Trump’s revenge: he orders an investigation into the writer who accused him of sexual assault

Trump's revenge: he orders an investigation into the writer who accused him of sexual assault

The United States Department of Justice (known as DOJ) has launched a criminal investigation against the writer and former columnist E. Jean Carroll, multiple sources familiar with the matter reported to outlets such as CNN and the New York Times. Authorities are investigating whether Carroll, 82, committed perjury in the civil lawsuits he filed against President Donald Trump.

The investigation is being led by the United States Attorney’s Office for the Northern District of Illinois, headed by federal prosecutor Andrew Boutros, the aforementioned media details. For his part, the acting attorney general, Todd Blanche, has recused himself from participating in this investigation because in the past he served as Trump’s defense attorney precisely in the civil cases linked to Carroll.
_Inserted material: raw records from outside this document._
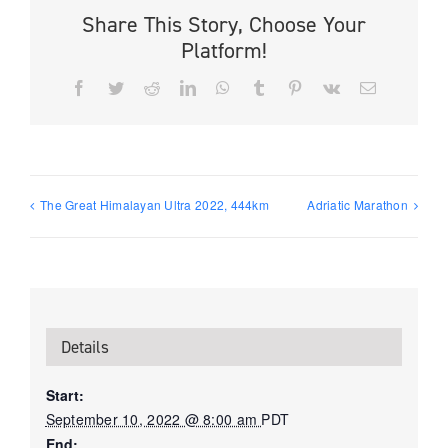
Share This Story, Choose Your
Platform!
Facebook
Twitter
Reddit
LinkedIn
WhatsApp
Tumblr
Pinterest
Vk
Email
The Great Himalayan Ultra 2022, 444km
Adriatic Marathon
Details
Start:
September 10, 2022 @ 8:00 am
PDT
End: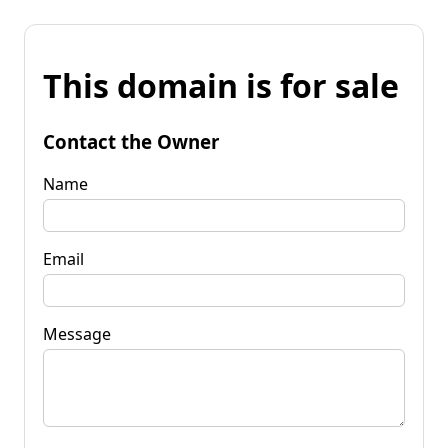
This domain is for sale
Contact the Owner
Name
Email
Message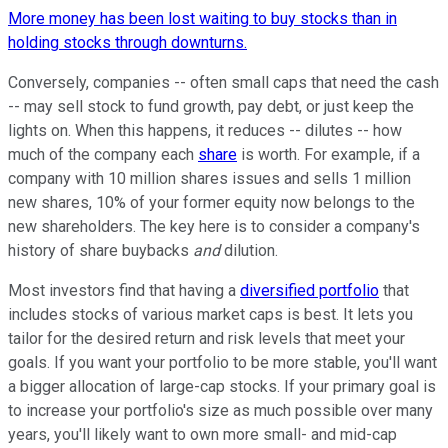
More money has been lost waiting to buy stocks than in
holding stocks through downturns.
Conversely, companies -- often small caps that need the cash
-- may sell stock to fund growth, pay debt, or just keep the
lights on. When this happens, it reduces -- dilutes -- how
much of the company each
share
is worth. For example, if a
company with 10 million shares issues and sells 1 million
new shares, 10% of your former equity now belongs to the
new shareholders. The key here is to consider a company's
history of share buybacks
and
dilution.
Most investors find that having a
diversified portfolio
that
includes stocks of various market caps is best. It lets you
tailor for the desired return and risk levels that meet your
goals. If you want your portfolio to be more stable, you'll want
a bigger allocation of large-cap stocks. If your primary goal is
to increase your portfolio's size as much possible over many
years, you'll likely want to own more small- and mid-cap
His position, in fact, is understood as payment for his services rendered, because he has always been one of the magnate’s legal advisors.

The case now known, which is understood as a gesture of pure revenge by the president, focuses on determining whether Carroll lied during a statement under oath (deposition) in 2022, when he stated that he had not accepted external financial support to finance his legal battles against Trump.

Almost six months after that statement, and before the trial began, Carroll’s lawyers notified the judge and Trump’s defense that a nonprofit organization funded by Reid Hoffman, the billionaire mogul and co-founder of LinkedIn, had covered part of the writer’s legal fees and expenses.

At the time, Trump’s lawyers argued that Carroll had deliberately hidden Hoffman’s funding to protect his credibility. On the contrary, the writer’s defense maintained that she had never met or spoken with anyone from said organization. After the situation was clarified, the judge allowed Trump’s lawyer, Alina Habba, to question Carroll again in a second statement.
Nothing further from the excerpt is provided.